All public utilities will be expected to meet basic standards for system
infrastructure and operational security, including physical, operational, and
cyber-security practices.
J. Transitional Considerations
We
recognize that implementation of a new transmission tariff and standard market
design on a nationwide basis may take some time. Standard market design requires many institutional changes and software
development. Therefore, the rule will
require a phased compliance for standard market design changes in order to
implement certain changes as soon as possible.

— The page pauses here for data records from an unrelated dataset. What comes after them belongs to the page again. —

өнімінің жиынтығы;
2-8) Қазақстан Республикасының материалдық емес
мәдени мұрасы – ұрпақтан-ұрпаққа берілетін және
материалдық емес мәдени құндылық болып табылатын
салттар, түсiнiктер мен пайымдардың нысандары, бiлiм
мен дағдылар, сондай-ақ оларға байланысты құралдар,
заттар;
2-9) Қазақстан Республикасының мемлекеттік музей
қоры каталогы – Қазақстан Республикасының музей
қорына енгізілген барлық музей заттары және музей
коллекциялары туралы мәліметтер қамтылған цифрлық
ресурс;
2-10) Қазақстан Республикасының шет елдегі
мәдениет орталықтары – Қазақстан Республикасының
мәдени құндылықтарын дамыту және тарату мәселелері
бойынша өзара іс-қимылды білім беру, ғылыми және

The first phase will focus on a few major points that can be implemented
within the existing Order No. 888 open access tariffs fairly quickly. Later phases will involve a full tariff
redesign to incorporate all of the elements of standard market design. The first phase will include:
1. Physical trading hubs: Flexibility in choosing resources based
on hourly marginal costs is an inherent advantage of network service over
point-to-point service, particularly with respect to a merchant generator
located in a different control area than the load while competing with the host
traditional public utility.
Transmission providers that do not offer centralized markets should file
a proposal to offer physical trading hubs.
Suppliers must be permitted to schedule to physical hubs within the
transmission provider's system so that load can choose from a variety of
resources, and supply can reach a variety of loads. The transmission charge should be commensurate with the cost of
providing the service.
2. Clarifications and updates to the
tariff:
In the six years since the issuance of Order No. 888, the Commission
has clarified numerous provisions in the pro forma tariff. These clarifications should be consistently
applied to all existing transmission tariffs.

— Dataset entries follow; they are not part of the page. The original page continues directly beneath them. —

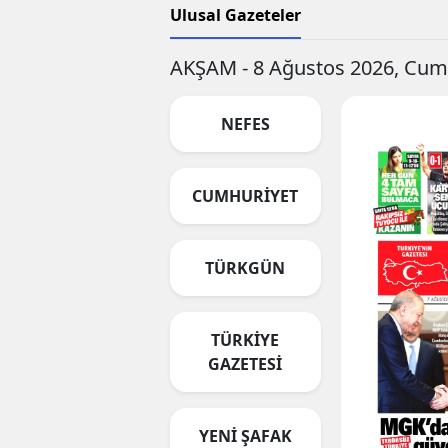
Ulusal Gazeteler
AKŞAM - 8 Ağustos 2026, Cum
NEFES
CUMHURİYET
TÜRKGÜN
TÜRKİYE
GAZETESİ
YENİ ŞAFAK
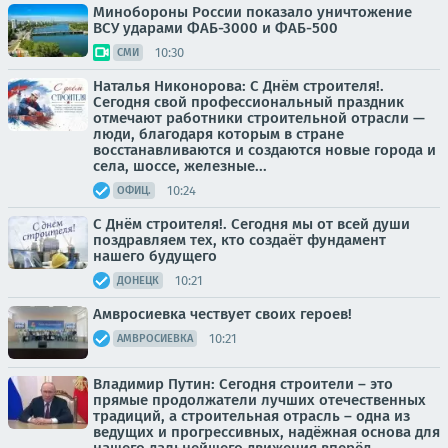
Минобороны России показало уничтожение
ВСУ ударами ФАБ-3000 и ФАБ-500
10:30
СМИ
Наталья Никонорова: С Днём строителя!.
Сегодня свой профессиональный праздник
отмечают работники строительной отрасли —
люди, благодаря которым в стране
восстанавливаются и создаются новые города и
села, шоссе, железные...
10:24
ОФИЦ.
С Днём строителя!. Сегодня мы от всей души
поздравляем тех, кто создаёт фундамент
нашего будущего
10:21
ДОНЕЦК
Амвросиевка чествует своих героев!
10:21
АМВРОСИЕВКА
Владимир Путин: Сегодня строители – это
прямые продолжатели лучших отечественных
традиций, а строительная отрасль – одна из
ведущих и прогрессивных, надёжная основа для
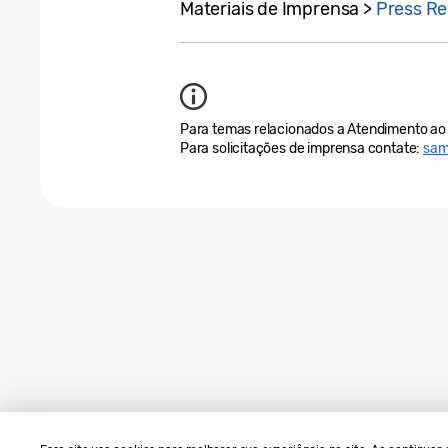
Materiais de Imprensa >
Press Re
Para temas relacionados a Atendimento ao 
Para solicitações de imprensa contate:
sam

Examples of these are “right of first refusal” time frames and the ability
to redirect a long-term reservation.
For redirects, competing generators or marketers would be confident that
they could attain additional flexibility if the Commission were to revise the pro
forma tariff to allow partial term redirects of a long-term
point-to-point reservation (i.e., permit a long-term firm point-to-point
transmission customer to request alternate firm points for a portion of the
contract term and return to the original points later in the term).

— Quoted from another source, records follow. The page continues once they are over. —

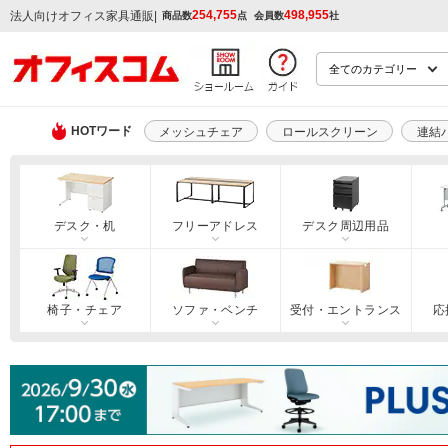
254,755
498,955
|
法人向けオフィス家具通販
商品数
点
会員数
社
HOTワード
メッシュチェア
ロールスクリーン
連結
デスク・机
フリーアドレス
デスク周辺用品
椅子・チェア
ソファ・ベンチ
受付・エントランス
応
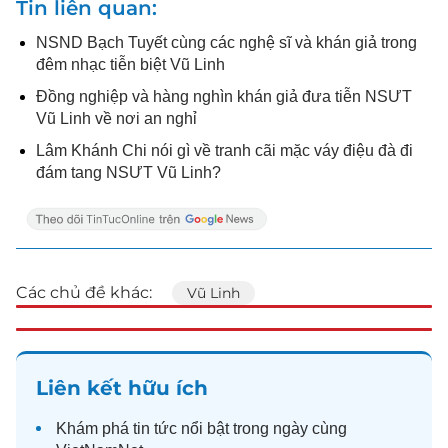
Tin liên quan
NSND Bạch Tuyết cùng các nghệ sĩ và khán giả trong
đêm nhạc tiễn biệt Vũ Linh
Đồng nghiệp và hàng nghìn khán giả đưa tiễn NSƯT
Vũ Linh về nơi an nghỉ
Lâm Khánh Chi nói gì về tranh cãi mặc váy điệu đà đi
đám tang NSƯT Vũ Linh?
Các chủ đề khác:
Vũ Linh
Liên kết hữu ích
Khám phá
tin tức
nổi bật trong ngày cùng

3. First Phase tariff compliance time
frame: Transmission providers must
revise their existing transmission tariffs to include physical trading hubs and
clarifications to the Order No. 888 pro forma tariff within 60
days of the date the Final Rule becomes effective.
K. Issues that
Need Further Discussion
This paper identifies the general
vision for a standard market design for wholesale electric markets and a new
transmission tariff. It does not
attempt to answer all the questions that will need to be answered to implement
the standard market design and write a new transmission tariff. Based on the guidance contained in this
document, Commission staff will be developing tariff language for further
discussion by stakeholders.
There are many
issues involved in the transition to the new services, including: (1) transition of customers under existing
contracts to the new Network Access Service; (2) allocation of transmission
rights; and (3) development of a schedule for phased compliance and implementation
of standard market design. Many of
these may need to be decided on a regional basis.
As noted in the
discussion of the role of state commissions, there are many rate issues
associated with these new services.
There needs to be further work on transmission pricing issues, such as who
pays for embedded transmission costs, whether postage stamp or license plate
rates should be used for existing facilities, and cost allocation for new
transmission facilities. All of these
issues will require further discussion, with the goal of resolving them as soon
as possible.
Finally, this
paper envisions that RTOs will have significant responsibilities under standard
market design. Consistent with the
Commission's November 2001 order, the Commission will use a two track approach
to resolve RTO issues. Issues of scope
and governance will be handled in individual RTO cases, not in the Standard
Market Design rulemaking.
Electronic
Scheduling Collaborative Issues
On October 5,
2001, the Electronic Scheduling Collaborative filed a Status Report on OASIS
Phase II Business Practices. The report
provided an update on the ESC's efforts to standardize a set of Business
Practices for implementation of OASIS Phase II and Electronic Scheduling. As part of that report the Electronic
Scheduling Collaborative identified certain issues as candidates for
standardization or rulemakings and presented some key policy questions that
needed to be answered. As part of the
description of standard market design elements in this paper, we have provided
preliminary answers to the questions on market design. The questions from the Electronic Scheduling
Collaborative and the answers that are contained in this paper are summarized
below.
1. Congestion Management -- When Operational
Security Violations occur, how is the system to be stabilized in a fair and
equitable manner that is nonetheless efficient? Will LMP based systems be standard, or will there be others that
must be accommodated?
Answer: The transmission provider would use market mechanisms whenever
possible to deal with potential Operational Security Violations. Thus, locational marginal pricing will be
used as the standard method of congestion management. The transmission provider would also develop a security
constrained, day-ahead unit commitment and a security constrained real-time
dispatch that account for all transmission constraints, such as contingency
limits, needed for reliable system operations.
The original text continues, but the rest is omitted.